Luigi Prestinenza Puglisi, nel supplemento a Il Fatto Quotidiano del 15 aprile, nella sua recensione alla mostra Le città di Roma all’Ara Pacis, scopre che le periferie romane, fotografate senza alcuna presenza umana, come fossero cioè “natura morta” (parole sue), appaiono “devastanti”. Per la precisione scrive:
“Il risultato per chi non è appassionato di immagini potrebbe essere devastante”. (1)
C’è da immaginare quanto possano apparire gratificanti a chi ci abita! E infatti anche LPP si pone questo problema e domanda, prestando la sua voce all’abitante:
“Ma al Corviale o a Vigne Nuove potrei andarci ad abitare proprio io?”.
Il punto di vista della gente (sì proprio della gente), insieme a quello del critico, fa capolino nella critica architettonica: è uno scoop!
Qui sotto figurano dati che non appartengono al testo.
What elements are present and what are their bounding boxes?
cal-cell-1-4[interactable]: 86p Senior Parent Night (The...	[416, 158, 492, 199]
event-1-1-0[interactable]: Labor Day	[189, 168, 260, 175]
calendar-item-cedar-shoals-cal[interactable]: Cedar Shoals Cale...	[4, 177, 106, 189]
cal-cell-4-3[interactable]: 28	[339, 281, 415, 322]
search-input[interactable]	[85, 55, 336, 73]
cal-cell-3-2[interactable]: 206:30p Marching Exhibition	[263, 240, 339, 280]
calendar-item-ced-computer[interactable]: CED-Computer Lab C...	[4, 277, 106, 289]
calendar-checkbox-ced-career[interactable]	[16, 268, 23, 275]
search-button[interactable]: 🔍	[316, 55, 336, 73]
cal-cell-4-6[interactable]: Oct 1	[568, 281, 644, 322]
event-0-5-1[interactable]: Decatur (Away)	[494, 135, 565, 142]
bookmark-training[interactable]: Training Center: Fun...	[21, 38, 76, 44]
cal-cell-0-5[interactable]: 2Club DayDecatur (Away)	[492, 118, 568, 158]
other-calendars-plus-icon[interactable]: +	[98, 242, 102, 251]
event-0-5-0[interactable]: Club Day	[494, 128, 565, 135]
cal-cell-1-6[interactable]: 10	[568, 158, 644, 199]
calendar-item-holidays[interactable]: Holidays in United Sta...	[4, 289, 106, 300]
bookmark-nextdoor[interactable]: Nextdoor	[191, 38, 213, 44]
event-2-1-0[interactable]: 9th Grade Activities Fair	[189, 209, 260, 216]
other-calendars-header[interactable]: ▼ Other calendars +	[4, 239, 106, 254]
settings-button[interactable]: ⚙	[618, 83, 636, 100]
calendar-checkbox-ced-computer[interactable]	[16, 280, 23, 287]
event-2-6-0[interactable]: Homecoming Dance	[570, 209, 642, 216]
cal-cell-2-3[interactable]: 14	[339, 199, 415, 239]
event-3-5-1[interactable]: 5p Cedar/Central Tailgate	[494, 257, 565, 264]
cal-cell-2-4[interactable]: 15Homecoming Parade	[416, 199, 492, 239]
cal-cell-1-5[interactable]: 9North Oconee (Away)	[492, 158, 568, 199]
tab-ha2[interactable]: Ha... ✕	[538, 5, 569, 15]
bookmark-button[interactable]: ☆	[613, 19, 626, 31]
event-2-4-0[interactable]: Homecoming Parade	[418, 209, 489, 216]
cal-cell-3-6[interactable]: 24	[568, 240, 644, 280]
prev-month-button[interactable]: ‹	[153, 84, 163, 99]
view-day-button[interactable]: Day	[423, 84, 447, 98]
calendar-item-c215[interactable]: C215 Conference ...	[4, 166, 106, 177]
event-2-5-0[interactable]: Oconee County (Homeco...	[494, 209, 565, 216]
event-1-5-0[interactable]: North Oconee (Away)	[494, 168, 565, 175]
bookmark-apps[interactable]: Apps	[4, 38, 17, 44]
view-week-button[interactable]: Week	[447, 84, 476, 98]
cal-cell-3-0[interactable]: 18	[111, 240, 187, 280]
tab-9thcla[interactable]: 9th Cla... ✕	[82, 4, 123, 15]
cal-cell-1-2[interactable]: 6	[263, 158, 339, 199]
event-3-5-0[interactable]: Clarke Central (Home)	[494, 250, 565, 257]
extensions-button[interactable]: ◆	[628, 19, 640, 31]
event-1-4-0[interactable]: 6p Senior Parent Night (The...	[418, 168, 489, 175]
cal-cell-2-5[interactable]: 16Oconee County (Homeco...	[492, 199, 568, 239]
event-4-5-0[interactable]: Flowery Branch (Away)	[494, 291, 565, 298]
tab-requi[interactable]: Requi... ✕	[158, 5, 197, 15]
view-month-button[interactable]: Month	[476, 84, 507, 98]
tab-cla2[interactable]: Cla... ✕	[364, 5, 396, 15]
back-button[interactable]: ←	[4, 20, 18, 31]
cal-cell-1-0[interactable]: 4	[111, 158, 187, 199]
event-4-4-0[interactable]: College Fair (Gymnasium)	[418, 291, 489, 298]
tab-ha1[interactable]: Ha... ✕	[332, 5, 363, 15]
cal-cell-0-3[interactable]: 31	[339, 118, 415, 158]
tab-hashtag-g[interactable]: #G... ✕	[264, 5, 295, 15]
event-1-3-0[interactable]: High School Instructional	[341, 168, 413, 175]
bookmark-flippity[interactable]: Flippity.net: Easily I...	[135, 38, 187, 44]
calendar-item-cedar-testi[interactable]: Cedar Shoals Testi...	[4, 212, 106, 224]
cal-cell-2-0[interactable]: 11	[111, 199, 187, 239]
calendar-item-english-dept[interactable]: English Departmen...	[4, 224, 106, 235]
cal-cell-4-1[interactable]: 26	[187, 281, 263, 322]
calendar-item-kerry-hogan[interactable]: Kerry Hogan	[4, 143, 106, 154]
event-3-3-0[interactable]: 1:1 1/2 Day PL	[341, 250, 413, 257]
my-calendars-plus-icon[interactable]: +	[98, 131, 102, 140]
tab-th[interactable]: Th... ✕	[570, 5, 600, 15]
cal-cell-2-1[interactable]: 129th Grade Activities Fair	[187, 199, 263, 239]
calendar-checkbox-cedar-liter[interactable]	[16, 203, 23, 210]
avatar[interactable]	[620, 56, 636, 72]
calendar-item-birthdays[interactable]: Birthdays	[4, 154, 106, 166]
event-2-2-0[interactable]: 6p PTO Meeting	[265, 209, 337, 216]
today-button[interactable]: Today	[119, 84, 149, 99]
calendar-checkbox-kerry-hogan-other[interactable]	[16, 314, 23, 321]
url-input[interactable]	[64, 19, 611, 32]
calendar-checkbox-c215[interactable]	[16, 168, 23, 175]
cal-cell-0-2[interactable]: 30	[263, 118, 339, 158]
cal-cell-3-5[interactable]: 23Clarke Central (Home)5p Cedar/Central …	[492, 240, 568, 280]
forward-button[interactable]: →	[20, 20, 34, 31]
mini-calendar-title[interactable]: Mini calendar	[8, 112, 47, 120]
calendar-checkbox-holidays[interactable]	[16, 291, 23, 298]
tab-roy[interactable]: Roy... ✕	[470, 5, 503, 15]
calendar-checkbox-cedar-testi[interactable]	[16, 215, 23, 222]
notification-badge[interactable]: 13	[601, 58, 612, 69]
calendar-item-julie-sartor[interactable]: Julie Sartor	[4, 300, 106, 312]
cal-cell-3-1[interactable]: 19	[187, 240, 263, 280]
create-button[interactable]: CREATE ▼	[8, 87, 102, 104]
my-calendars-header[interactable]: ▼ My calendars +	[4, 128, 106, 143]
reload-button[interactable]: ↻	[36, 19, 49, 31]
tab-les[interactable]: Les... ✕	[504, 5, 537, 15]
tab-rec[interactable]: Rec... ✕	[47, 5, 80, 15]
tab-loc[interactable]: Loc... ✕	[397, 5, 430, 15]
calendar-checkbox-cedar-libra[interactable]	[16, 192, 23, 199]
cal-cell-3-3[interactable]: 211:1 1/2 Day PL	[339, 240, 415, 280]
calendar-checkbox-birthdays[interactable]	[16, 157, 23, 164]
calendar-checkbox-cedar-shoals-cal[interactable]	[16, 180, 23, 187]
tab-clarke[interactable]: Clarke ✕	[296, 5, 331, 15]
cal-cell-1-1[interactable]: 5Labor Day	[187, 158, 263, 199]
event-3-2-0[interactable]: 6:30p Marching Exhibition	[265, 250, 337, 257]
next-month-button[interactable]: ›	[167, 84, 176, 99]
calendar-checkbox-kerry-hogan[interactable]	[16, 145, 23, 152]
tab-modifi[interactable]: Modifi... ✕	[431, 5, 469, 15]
Ma non finisce qui. LPP continua affermando che la mostra è un boomerang per gli organizzatori (2) ma ammette che:
“Il compito era disperato: si trattava di mettere insieme i costruttori romani, un’amministrazione di destra e la cultura di sinistra”.
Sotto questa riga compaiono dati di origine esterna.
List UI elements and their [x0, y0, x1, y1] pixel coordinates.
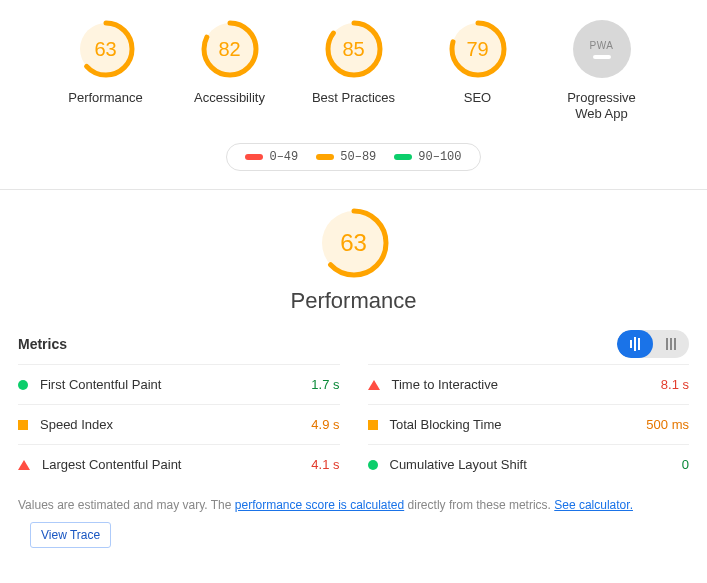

Altro scoop: la cultura di sinistra è responsabile di quelle insane periferie. Chi l’avrebbe detto! Anche se non capisco perché dovrebbe essere un boomerang per il Comune che, almeno teoricamente, dovrebbe avere tutto l’interesse a prendere le distanze da quei progetti posto che l’attuale giunta non può certamente essere ritenuta responsabile di opere realizzate negli anni 70/80. Ma forse bisogna essere dentro le cose romane per capirlo. Lo scoop però resta.
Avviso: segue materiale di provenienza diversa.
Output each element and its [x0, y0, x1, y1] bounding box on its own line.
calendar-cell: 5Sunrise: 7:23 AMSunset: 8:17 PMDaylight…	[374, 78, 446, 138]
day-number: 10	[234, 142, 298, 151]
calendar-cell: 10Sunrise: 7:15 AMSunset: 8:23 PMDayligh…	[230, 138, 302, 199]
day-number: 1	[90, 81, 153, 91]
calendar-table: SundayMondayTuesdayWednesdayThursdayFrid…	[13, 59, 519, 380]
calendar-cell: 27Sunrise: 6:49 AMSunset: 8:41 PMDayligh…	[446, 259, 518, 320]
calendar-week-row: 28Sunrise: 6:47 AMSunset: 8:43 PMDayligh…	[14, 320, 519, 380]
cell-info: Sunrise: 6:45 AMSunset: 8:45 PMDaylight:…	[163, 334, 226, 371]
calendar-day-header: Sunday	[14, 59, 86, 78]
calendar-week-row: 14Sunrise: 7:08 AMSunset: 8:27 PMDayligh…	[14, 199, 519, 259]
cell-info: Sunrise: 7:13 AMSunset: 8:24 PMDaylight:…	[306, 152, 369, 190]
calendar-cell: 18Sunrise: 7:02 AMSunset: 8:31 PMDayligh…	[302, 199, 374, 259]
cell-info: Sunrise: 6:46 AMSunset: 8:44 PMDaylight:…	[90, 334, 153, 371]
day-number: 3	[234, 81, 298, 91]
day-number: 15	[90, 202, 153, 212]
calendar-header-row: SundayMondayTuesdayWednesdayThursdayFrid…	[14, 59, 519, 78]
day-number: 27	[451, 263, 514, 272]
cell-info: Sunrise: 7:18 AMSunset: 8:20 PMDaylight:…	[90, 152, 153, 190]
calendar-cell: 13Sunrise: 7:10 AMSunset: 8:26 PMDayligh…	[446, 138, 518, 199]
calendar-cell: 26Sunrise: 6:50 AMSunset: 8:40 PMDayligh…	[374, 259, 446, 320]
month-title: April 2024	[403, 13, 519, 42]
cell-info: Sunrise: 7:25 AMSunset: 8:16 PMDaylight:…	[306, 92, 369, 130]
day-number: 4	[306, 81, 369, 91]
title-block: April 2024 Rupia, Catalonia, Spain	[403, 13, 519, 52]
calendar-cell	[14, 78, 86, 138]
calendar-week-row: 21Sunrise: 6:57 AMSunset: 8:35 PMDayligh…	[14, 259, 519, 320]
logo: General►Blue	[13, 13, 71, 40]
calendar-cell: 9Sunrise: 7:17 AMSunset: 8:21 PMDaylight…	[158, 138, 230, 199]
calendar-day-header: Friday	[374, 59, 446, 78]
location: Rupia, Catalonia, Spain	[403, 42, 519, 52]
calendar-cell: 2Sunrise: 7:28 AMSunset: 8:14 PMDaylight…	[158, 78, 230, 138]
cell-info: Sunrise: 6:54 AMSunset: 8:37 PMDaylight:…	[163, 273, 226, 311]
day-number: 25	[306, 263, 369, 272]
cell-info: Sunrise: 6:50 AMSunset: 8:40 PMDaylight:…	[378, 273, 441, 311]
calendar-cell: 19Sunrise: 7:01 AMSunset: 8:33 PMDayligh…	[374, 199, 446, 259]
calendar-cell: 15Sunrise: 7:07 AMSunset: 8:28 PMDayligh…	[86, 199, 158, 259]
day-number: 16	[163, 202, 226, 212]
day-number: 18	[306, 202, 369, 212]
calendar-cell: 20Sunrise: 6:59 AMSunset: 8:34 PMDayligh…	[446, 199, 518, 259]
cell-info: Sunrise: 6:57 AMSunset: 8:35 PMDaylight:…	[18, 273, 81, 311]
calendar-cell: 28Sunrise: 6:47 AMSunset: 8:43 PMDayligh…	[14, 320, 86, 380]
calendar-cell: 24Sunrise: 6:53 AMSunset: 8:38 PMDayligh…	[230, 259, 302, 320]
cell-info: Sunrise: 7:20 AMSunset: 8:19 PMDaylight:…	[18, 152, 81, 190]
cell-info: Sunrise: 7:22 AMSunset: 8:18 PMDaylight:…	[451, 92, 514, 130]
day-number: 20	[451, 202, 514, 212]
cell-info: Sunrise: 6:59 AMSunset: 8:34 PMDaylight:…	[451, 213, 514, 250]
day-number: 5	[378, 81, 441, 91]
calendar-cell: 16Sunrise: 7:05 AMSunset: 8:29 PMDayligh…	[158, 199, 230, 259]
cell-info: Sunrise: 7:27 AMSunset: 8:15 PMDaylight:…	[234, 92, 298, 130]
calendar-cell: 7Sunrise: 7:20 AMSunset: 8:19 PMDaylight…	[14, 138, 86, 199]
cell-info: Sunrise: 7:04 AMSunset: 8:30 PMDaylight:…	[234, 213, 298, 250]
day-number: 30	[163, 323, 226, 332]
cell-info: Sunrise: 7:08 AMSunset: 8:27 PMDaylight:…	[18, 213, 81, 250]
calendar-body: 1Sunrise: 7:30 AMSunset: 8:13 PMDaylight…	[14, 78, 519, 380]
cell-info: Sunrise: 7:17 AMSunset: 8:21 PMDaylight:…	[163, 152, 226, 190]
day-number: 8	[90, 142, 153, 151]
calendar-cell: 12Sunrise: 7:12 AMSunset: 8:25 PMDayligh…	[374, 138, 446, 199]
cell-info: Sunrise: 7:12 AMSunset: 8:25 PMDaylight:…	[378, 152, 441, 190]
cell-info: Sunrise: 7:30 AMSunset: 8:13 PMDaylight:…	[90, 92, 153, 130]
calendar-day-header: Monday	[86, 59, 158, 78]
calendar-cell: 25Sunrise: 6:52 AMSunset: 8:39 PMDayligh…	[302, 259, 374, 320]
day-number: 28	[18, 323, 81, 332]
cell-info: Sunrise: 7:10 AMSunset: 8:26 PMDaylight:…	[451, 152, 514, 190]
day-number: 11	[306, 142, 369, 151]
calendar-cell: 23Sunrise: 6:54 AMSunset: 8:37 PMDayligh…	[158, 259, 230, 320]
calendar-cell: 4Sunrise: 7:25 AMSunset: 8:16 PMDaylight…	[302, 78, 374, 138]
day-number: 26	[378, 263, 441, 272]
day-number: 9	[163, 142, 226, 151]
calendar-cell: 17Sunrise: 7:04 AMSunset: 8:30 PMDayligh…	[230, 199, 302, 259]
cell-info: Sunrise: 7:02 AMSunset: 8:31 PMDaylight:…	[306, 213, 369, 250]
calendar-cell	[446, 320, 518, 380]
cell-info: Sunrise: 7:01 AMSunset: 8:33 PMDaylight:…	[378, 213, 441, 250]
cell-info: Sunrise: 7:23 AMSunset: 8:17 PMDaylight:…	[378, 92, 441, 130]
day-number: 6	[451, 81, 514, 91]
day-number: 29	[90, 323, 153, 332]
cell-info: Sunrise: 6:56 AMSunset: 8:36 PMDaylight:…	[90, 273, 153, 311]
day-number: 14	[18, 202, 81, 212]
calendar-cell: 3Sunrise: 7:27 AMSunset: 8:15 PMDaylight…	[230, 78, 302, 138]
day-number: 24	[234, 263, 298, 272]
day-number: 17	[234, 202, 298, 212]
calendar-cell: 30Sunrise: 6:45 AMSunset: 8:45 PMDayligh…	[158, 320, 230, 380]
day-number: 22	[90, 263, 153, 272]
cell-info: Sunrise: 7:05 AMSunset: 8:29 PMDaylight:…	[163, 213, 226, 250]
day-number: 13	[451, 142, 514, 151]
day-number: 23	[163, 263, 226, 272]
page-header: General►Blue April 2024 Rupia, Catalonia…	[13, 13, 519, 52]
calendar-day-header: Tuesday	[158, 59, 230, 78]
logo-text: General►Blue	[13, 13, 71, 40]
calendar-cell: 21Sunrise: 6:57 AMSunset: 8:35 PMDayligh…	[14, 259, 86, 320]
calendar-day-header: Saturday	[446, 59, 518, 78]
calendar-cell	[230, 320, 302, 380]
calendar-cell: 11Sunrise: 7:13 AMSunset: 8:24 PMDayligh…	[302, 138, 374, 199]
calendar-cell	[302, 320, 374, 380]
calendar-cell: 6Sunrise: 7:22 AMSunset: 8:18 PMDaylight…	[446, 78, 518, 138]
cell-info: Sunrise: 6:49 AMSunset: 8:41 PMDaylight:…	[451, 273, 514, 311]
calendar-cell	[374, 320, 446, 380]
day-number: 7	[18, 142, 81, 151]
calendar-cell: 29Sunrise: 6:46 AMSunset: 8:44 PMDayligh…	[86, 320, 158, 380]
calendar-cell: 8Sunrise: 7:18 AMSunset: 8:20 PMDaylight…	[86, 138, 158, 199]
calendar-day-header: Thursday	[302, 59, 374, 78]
Da ultimo, dopo i fuochi artificiali, il botto finale: l’unico progetto che “spicca in absentia” è la Tor Bella Monaca di Léon Krier, “strapaese dineylandiano” che “invece che acquietarsi con nature morte, si confronta almeno con un bisogno della gente”.
Inverosimile, inimmaginabile: si comincia a leggere e interpretare la gente con i suoi bisogni. Ci si avvicina, con nonchalance, con una frase buttata lì come fosse normale in questo mondo del tutto a-normale dell’architettura, a dire che la gente ha dei bisogni legittimi.
La diversità antropologica tra architetti e cittadini si attenua. Si dà per scontato, finalmente, che l’architettura “disneylandiana” non va giudicata solo per quello che appare superficialmente ma in quanto proiezione di un desiderio di tradizione e/o di classicità, di valori sicuri e condivisi che si è potuto fino ad oggi esprimere solo entro le proprie mura domestiche con la cucina rustica, i mobili in stile, gli archetti di forati nei corridoi, il camino in pietra o mattoni, la trave finto legno e tutto l’analogo, ingenuo repertorio ai più ben noto, e all’esterno negli archi in c.a. parossisticamente ribassati tanto da sembrare stretchati per errore con Photoshop.
Si dà per scontato che esista anche una cultura popolare e che ha una sua dignità degna di attenzione.
Qualunque cosa pensi realmente LPP - che in questo scritto breve lascia sempre, e molto abilmente, uno spiraglio ad una doppia lettura - non è dato sapere con certezza, tuttavia non c’è dubbio che ha fatto entrare in scena ufficialmente, tra l’architetto e il progetto, il terzo incomodo, il convitato di pietra, il grande assente, cioè il negletto uomo comune, il committente anonimo, l’abitante sconosciuto, colui che è costretto a subire il progetto della città, del quartiere, della casa e, non avendo altra scelta, in quanto relegato in stato di minorità culturale dall’Architetto, dalle riviste, dai magazine, dalle collane Grandi Architetti distribuite a prezzi popolari in edicola, esprime i suoi desideri, i suoi gusti estetici, le sue fantasie nel privato o nell’outlet village toscano o romano o ticinese.
Vale la pena seguire LPP per capire meglio e trovare ulteriori conferme.
Noi(3) che abbiamo sempre considerato la gente l’attore principale della commedia, più spesso della tragedia urbana, registriamo questa piacevole novità.
Note:
1) Da notare la sottigliezza: non ha scritto l’architetto, ma l’appassionato di immagini!
2) Promotore dell’iniziativa: ACER, associazione dei costruttori romani – Padrone di casa: Comune di Roma – Curatori: Piero Ostilio Rossi, Francesca Romana Castelli – Allestitore e critico: Pippo Ciorra
3) Noi non è pluralis maiestatis ma sta per tutto quell’ampio movimento culturale che viene banalizzato e divulgato con il nome di antichisti, in opposizione a modernisti. Non è un bel nome nelle intenzioni di chi lo usa, ma a me piace.